AI Security Personnel
Job descriptions & requirements
- Secure machine learning and AI systems from design and development through deployment and operation. This role sits within cybersecurity, working with data science, engineering, and IT governance teams to ensure AI systems are resilient, trustworthy, and compliant with internal standards and external regulations, translating emerging AI risks into practical, scalable security controls
Key Responsibilities
- Identify, assess, and mitigate security risks across AI/ML pipelines, including data ingestion, model training, deployment, and inference
- Implement controls to protect against AI-specific threats such as data poisoning, model theft, prompt injection, adversarial inputs, and model inversion
- Support secure deployment of AI models in cloud, containerized, and API-based environments
- Assist in securing third-party and open-source models, frameworks, and datasets
- Contribute to AI security risk assessments, threat models, and control mappings
- Support the development and enforcement of AI security standards, guardrails, and secure-by-design patterns
- Align AI security practices with broader enterprise risk, privacy, and compliance requirements (e.g., ISO 27001, NIST, GDPR, emerging AI regulations)

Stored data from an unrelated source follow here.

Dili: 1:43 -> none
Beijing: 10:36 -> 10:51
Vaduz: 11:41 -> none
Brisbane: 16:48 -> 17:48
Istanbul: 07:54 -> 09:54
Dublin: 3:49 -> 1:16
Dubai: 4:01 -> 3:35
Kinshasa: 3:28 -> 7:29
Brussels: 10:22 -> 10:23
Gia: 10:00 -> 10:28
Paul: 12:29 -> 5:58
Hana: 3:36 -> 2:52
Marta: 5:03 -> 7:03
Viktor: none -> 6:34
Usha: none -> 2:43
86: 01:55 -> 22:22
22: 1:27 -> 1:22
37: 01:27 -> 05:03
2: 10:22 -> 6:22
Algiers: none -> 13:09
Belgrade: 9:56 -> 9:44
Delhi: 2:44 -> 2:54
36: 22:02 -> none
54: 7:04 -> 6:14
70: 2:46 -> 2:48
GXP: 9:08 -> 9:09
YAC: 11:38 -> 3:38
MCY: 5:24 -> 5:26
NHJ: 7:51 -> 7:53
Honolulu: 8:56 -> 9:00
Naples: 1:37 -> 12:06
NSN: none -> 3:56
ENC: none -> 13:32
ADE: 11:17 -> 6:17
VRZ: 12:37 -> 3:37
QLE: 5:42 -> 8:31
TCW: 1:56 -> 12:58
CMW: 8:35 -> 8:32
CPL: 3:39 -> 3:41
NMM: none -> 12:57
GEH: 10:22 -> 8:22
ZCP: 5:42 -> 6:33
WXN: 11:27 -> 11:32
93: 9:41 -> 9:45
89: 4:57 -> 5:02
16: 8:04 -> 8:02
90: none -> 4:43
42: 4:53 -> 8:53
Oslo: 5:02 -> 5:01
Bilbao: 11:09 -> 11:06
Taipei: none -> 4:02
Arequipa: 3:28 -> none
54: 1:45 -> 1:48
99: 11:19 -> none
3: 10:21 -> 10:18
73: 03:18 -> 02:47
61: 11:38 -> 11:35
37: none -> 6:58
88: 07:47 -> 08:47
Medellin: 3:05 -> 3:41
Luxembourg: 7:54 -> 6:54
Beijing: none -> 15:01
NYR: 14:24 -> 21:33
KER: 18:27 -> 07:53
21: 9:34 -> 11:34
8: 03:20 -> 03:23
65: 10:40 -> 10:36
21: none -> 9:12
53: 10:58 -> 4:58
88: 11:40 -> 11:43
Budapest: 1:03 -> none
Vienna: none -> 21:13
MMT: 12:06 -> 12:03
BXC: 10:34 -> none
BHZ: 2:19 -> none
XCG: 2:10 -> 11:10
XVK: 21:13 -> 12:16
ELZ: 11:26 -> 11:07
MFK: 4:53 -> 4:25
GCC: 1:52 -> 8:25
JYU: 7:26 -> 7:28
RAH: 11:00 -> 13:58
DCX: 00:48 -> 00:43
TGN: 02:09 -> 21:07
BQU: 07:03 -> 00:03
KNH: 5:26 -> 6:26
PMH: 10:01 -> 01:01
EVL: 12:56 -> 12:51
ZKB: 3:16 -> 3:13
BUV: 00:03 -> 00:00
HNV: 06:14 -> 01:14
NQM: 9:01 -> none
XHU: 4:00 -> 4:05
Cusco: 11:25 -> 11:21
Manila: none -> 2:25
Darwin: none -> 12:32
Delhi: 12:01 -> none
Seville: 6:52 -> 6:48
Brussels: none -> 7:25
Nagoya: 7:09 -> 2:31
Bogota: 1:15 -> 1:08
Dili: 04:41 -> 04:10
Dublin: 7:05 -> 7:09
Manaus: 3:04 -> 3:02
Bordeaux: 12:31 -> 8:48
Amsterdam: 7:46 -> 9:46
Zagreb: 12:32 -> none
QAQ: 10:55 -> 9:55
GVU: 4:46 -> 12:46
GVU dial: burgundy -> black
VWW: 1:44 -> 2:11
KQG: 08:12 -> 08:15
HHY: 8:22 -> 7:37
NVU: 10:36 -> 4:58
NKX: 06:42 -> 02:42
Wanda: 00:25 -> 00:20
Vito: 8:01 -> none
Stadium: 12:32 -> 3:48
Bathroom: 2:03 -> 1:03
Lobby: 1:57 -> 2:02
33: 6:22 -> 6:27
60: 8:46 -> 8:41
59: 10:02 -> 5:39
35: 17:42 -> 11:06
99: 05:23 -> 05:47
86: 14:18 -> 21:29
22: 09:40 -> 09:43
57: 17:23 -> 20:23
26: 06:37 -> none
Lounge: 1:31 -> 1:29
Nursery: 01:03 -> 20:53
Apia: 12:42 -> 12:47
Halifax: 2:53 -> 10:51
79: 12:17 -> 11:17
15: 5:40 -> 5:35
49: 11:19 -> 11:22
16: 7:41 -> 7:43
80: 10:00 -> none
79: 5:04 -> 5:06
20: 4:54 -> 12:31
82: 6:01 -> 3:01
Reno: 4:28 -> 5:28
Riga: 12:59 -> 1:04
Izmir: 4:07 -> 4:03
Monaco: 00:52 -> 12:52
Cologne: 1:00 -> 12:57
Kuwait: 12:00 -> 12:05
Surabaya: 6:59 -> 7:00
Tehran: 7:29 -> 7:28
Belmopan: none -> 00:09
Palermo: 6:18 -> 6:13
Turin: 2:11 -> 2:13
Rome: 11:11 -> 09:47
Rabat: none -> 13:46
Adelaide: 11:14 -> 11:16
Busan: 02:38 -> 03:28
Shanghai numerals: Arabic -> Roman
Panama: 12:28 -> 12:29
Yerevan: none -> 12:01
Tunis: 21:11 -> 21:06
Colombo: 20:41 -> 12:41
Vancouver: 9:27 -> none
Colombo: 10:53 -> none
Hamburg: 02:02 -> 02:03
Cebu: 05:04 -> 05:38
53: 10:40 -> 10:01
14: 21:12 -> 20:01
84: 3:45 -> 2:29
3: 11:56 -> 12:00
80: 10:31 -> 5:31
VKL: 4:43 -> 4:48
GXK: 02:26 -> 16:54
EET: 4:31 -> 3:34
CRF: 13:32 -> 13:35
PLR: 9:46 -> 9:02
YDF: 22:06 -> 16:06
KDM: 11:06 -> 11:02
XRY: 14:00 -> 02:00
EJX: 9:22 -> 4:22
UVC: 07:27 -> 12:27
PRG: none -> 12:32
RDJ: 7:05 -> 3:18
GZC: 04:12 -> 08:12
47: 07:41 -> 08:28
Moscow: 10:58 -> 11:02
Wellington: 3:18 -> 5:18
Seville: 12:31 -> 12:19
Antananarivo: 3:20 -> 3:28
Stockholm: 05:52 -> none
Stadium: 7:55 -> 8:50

- Participate in AI governance forums and provide security input to model approval and review processes
- Help define logging, monitoring, and alerting requirements for AI systems
- Support investigation and response to AI-related security incidents or misuse
- Track vulnerabilities and emerging threats related to AI platforms and tooling
- Work with data scientists and engineers to embed security into AI development workflows and CI/CD pipelines
- Provide guidance on secure data handling, model access controls, and secrets management
- Contribute to internal training, documentation, and awareness around AI security risks and best practices
- Stay current with evolving AI threats, attack techniques, and defensive controls
- Evaluate AI security tools and capabilities, making recommendations for improvement
- Contribute to the organization's longer-term AI security roadmap
- Perform other responsibilities as assigned by the Head, Security Technology & Engineering
Requirements
Required Knowledge, Skills and Abilities:
- Experience in cybersecurity, cloud security, application security, or data security roles
- Working knowledge of machine learning concepts and AI system architectures
- Understanding of common AI/ML security risks and threat models
- Hands-on experience with ML frameworks or platforms (e.g., PyTorch, TensorFlow, SageMaker, Azure ML)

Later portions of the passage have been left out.